Karpf pointed out that the problem with atman’s idea is that even if the computer program can provide accurate medical advice, it still can’t prescribe drugs, make an appointment for radiological examination, or submit documents to persuade insurance companies to pay for it. Medical expenses in the United States are not directly driven by doctors’ salaries. Similarly, the soaring cost of higher education is not driven by the salary increase of professors. He cited the public relations industry as an example, saying that ChatGPT is best at producing cliches, and with a little training, it can find words that are often combined. Most marketing materials are predictable, especially suitable for programs like ChatGPT. But even so, it is hard to imagine that any senior executive would convey such cost-saving measures to the board of directors and shareholders, that is, let a neural network take charge of the company’s advertising work.
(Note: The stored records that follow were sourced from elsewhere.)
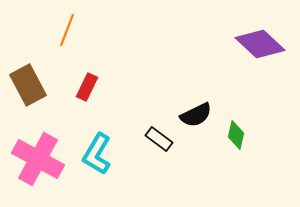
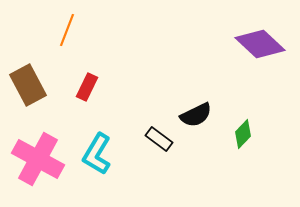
green diamond: moved 7 px right, 1 px up; rotated 32 degrees clockwise
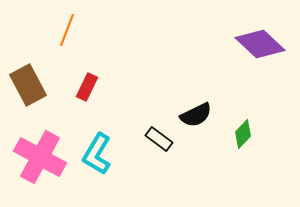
pink cross: moved 2 px right, 2 px up
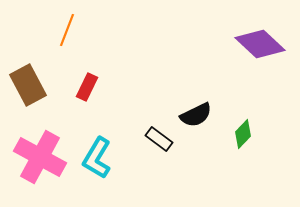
cyan L-shape: moved 4 px down
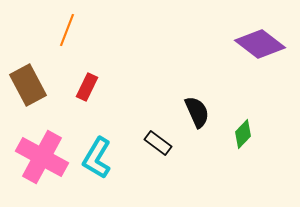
purple diamond: rotated 6 degrees counterclockwise
black semicircle: moved 1 px right, 3 px up; rotated 88 degrees counterclockwise
black rectangle: moved 1 px left, 4 px down
pink cross: moved 2 px right
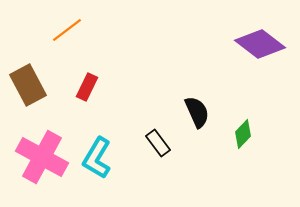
orange line: rotated 32 degrees clockwise
black rectangle: rotated 16 degrees clockwise
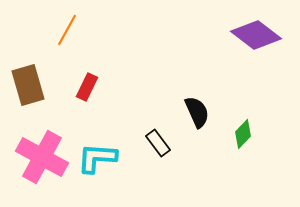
orange line: rotated 24 degrees counterclockwise
purple diamond: moved 4 px left, 9 px up
brown rectangle: rotated 12 degrees clockwise
cyan L-shape: rotated 63 degrees clockwise
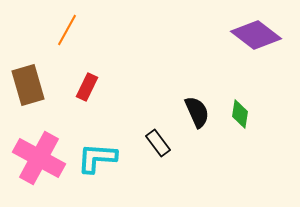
green diamond: moved 3 px left, 20 px up; rotated 36 degrees counterclockwise
pink cross: moved 3 px left, 1 px down
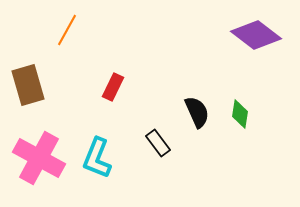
red rectangle: moved 26 px right
cyan L-shape: rotated 72 degrees counterclockwise
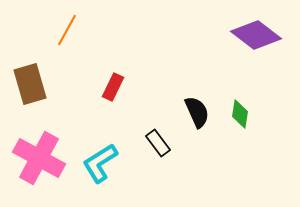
brown rectangle: moved 2 px right, 1 px up
cyan L-shape: moved 3 px right, 5 px down; rotated 36 degrees clockwise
More likely, ChatGPT will be incorporated into the existing company, so that it can employ fewer employees in the production process, but still charge the original fee.
There are still some questions to be answered, such as how the old and new regulations will affect the development of artificial intelligence. Napster, a music software, was about to completely change music until lawyers intervened. Twitter users have uploaded the generated artificial intelligence image of Mickey Mouse holding a machine gun. Once lawyers and regulators intervene, the development company is likely to get into trouble.
Karpf concluded that with the passage of time, institutions will adapt to new technologies, and new technologies will be incorporated into the huge and complex social system. Every revolutionary new technology will change the existing system and be changed by it. These income patterns will not be clear in a few years, and we have the initiative to influence the development together. That is, where our focus should be. After all, all magic shows have their skills.